AI Edge Contest 4

Our implementation of the 4th AI Edge Contest on SIGNATE.

The semantic segmentation applications are executed on the Ultra96-V2 using DPU generated by Vitis-AI. The model is trained on a Japanese traffic image dataset, and the classification classes are road surface, traffic lights, pedestrians, cars, and others. The training code also supports training on the BDD100K dataset.

DNN model and inference code is based on Xilinx ML-Caffe-Segmentation-Tutorial.
Training code is based on fregu856/deeplabv3.
Lovasz-Loss is adopted at training phase instead of Cross-Entropy Loss
The applications run multi-threaded to execute efficiently

The mIoU score using the contest evaluation data is 0.6014857.

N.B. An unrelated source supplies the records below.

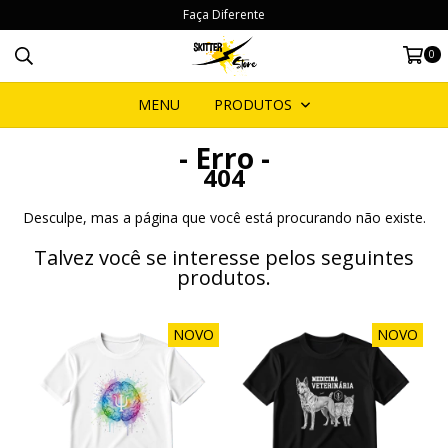
Faça Diferente
0
MENU
PRODUTOS
- Erro -
404
Desculpe, mas a página que você está procurando não existe.
Talvez você se interesse pelos seguintes
produtos.
NOVO
NOVO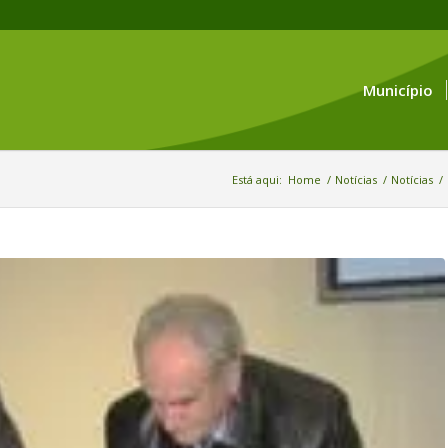
Município
Está aqui:
Home
/
Notícias
/
Notícias
/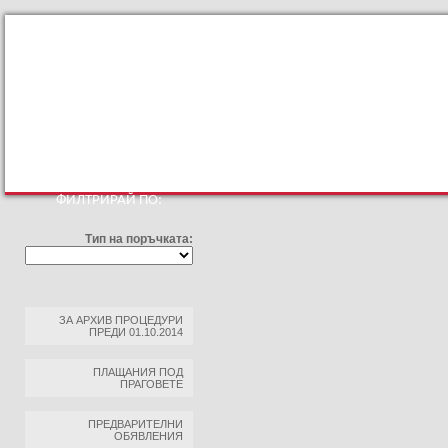
КЪМ ОСНОВНИЯТ САЙТ
ПРОФИЛ НА КУПУВАЧА
ПРАВИЛА ЗА ПРОФ
ФИЛТРИРАЙ ПО:
Тип на поръчката:
ЗА АРХИВ ПРОЦЕДУРИ
ПРЕДИ 01.10.2014
ПЛАЩАНИЯ ПОД
ПРАГОВЕТЕ
ПРЕДВАРИТЕЛНИ
ОБЯВЛЕНИЯ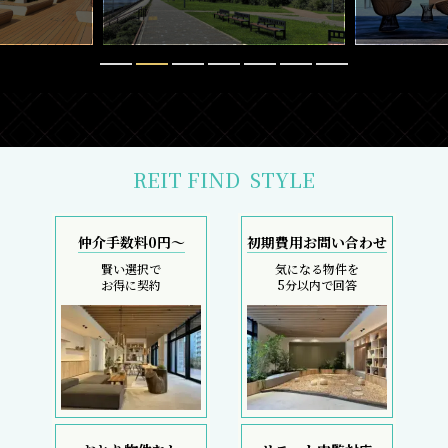
REIT FIND
STYLE
仲介手数料0円～
初期費用お問い合わせ
賢い選択で
気になる物件を
お得に契約
5分以内で回答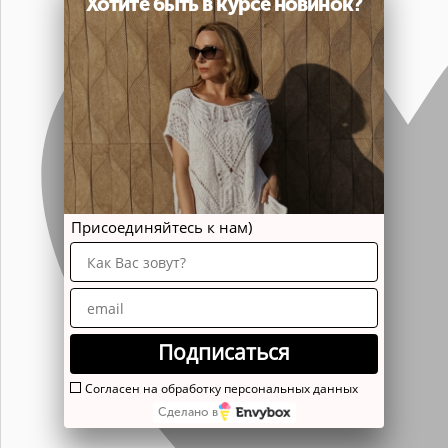
Хотите быть в курсе новинок?
Присоединяйтесь к нам)
Подписаться
Согласен на обработку персональных данных
Сделано в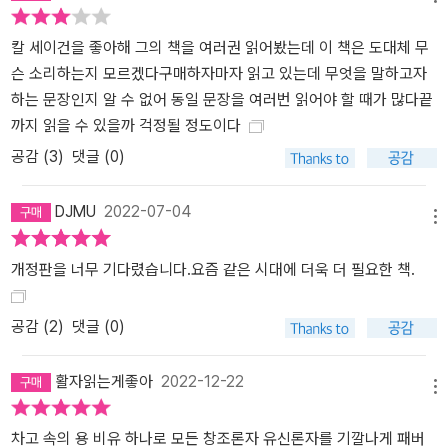
칼 세이건을 좋아해 그의 책을 여러권 읽어봤는데 이 책은 도대체 무
슨 소리하는지 모르겠다구매하자마자 읽고 있는데 무엇을 말하고자
하는 문장인지 알 수 없어 동일 문장을 여러번 읽어야 할 때가 많다끝
까지 읽을 수 있을까 걱정될 정도이다
공감 (
3
)
댓글 (0)
DJMU
2022-07-04
메뉴
개정판을 너무 기다렸습니다.요즘 같은 시대에 더욱 더 필요한 책.
공감 (
2
)
댓글 (0)
활자읽는게좋아
2022-12-22
메뉴
차고 속의 용 비유 하나로 모든 창조론자 유신론자를 기깔나게 패버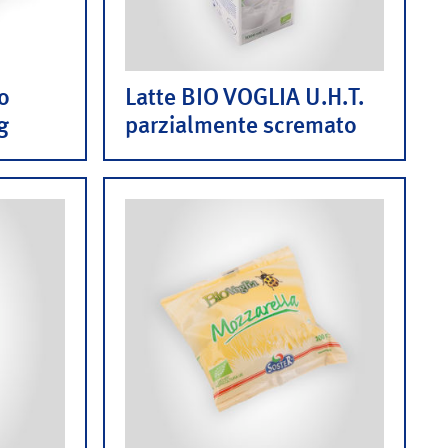
o
Latte BIO VOGLIA U.H.T.
g
parzialmente scremato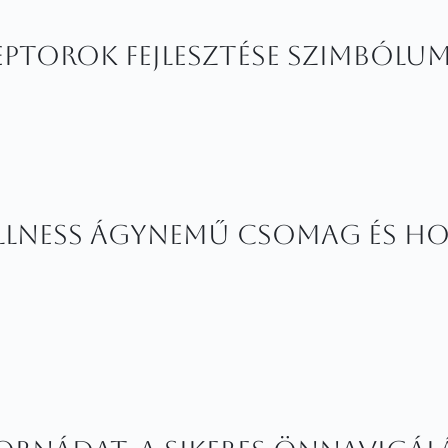
ceptorok fejlesztése szimból
ellness ágynemű csomag és ho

See the report (Japanese) for more details.

Development Environment

Ubuntu18.04
Vitis-AI v1.1

Files

./app
- applications of semantic segmentation running on the Ultra96-V2
./data
- BDD100K/SIGNATE dataset will be stored
./dpu_info
- DPU configuration data for the Vitis-AI quantizer and compiler
./files/Segment/workspace
- model definition files for the Xilinx Caffe
./files/Segment/VAI
- model quantize and compile scripts for the Vitis-AI quantizer and compiler.
./report
- implementation report for the contest (written in Japanese)
./submission_material
- submission materials for the contest
./training
- training scripts on PyTorch
./utils
- weight convert scripts between PyTorch and Caffe and signate dataset utils

Applications

Two types of applications are implemented in app directory.

app/fpn_eval: evaluate the implementation of semantic segmentation for the contest
app/fpn_video: perform the semantic segmentation of video in real-time

How to run

First, format an SD image and divide it into two partitions:

FAT (first partition, 512MB, label: BOOT)
extf4 (second partition, all the rest, label: rootfs)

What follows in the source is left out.